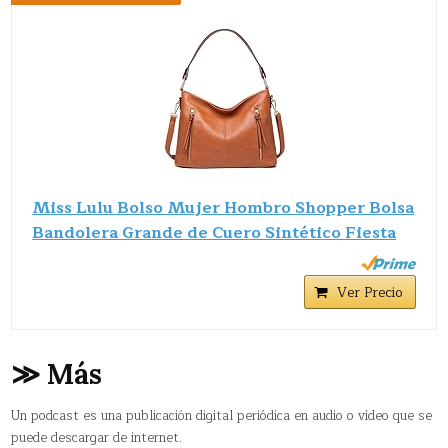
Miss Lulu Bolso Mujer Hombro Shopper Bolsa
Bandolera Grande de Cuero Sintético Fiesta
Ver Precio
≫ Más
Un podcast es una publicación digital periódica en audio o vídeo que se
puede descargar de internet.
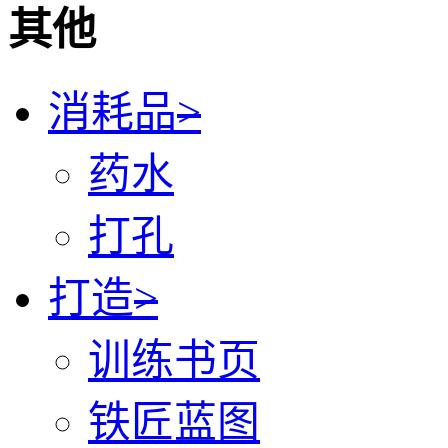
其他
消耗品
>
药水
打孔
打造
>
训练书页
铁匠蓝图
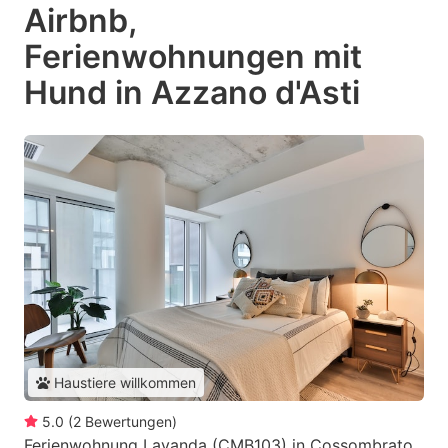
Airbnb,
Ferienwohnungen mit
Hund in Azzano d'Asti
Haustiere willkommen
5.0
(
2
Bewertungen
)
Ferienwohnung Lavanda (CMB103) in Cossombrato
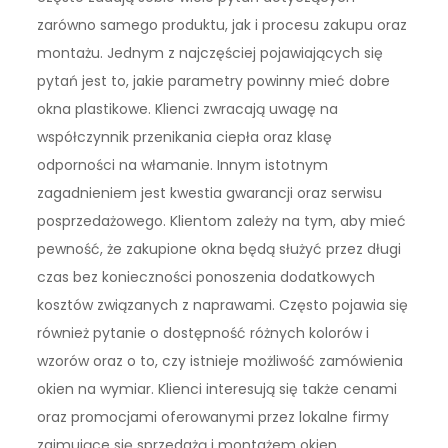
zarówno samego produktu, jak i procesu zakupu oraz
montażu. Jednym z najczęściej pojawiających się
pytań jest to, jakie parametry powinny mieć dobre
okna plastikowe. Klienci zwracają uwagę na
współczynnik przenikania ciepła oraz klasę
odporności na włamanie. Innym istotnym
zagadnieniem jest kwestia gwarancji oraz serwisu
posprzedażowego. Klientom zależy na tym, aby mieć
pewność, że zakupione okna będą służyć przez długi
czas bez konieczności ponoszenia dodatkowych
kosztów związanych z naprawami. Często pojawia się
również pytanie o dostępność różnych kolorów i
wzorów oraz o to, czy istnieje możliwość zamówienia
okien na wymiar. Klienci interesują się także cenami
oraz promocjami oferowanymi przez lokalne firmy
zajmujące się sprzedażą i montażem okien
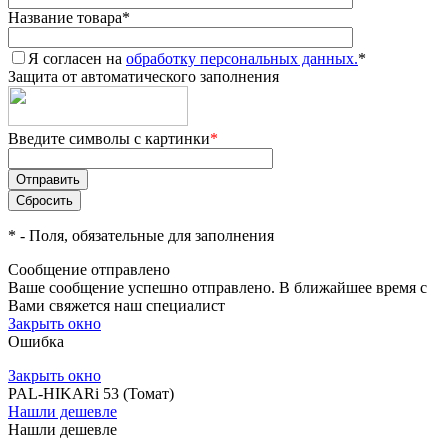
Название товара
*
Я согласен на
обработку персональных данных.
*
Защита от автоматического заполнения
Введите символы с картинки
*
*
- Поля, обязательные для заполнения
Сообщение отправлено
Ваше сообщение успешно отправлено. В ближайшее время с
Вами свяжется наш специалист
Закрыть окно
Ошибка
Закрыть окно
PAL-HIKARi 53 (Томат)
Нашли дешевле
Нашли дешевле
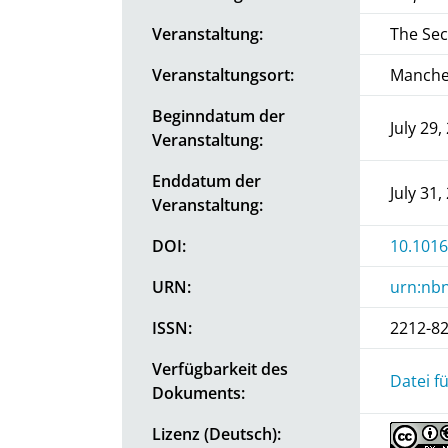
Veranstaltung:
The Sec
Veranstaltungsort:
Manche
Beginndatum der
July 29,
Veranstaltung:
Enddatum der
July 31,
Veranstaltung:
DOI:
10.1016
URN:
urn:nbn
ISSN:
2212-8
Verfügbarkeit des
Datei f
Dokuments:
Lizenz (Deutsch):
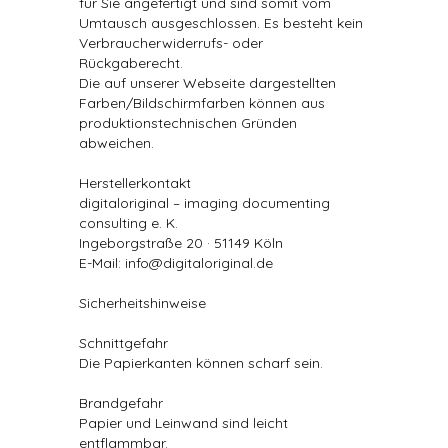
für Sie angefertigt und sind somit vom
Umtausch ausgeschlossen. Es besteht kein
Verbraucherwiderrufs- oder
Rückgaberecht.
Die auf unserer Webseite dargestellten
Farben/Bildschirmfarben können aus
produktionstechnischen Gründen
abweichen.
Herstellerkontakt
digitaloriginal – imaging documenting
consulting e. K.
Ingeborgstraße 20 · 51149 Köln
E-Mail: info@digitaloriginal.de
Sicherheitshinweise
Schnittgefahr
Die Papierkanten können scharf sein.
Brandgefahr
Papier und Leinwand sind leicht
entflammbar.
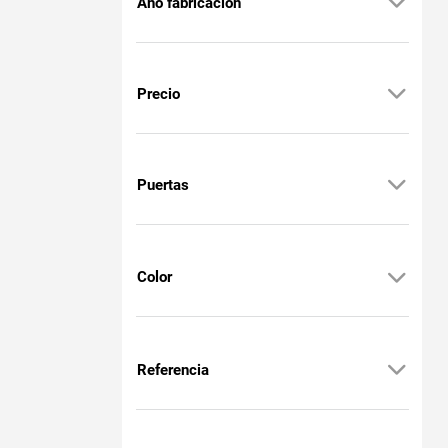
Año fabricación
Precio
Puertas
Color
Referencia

==

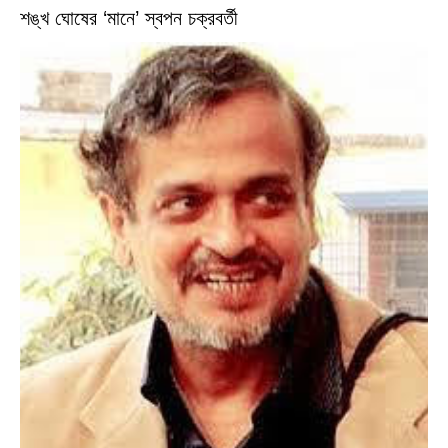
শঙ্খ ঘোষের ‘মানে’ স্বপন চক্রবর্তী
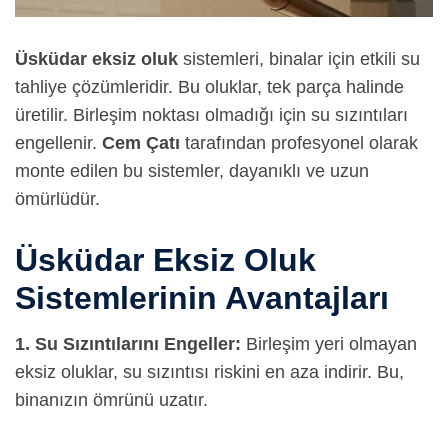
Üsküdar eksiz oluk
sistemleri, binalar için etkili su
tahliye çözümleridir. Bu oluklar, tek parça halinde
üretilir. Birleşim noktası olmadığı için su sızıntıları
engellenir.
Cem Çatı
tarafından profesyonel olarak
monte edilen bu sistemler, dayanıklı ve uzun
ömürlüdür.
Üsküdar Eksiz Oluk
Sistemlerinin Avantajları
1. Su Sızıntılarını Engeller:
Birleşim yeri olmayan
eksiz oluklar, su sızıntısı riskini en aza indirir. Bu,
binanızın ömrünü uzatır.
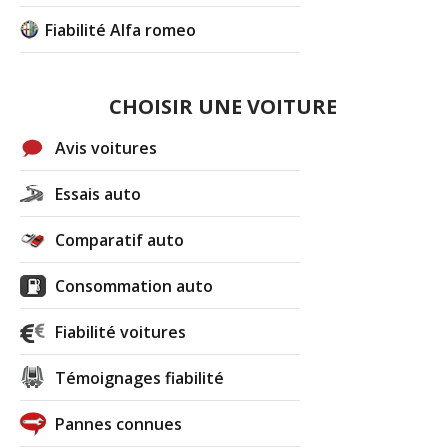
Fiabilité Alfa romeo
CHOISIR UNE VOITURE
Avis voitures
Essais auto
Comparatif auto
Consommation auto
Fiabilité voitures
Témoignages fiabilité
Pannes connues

REQUIREMENT
Determine the number of lines in the material above that include the word "için". Give that number and no other text.

FINAL ANSWER
2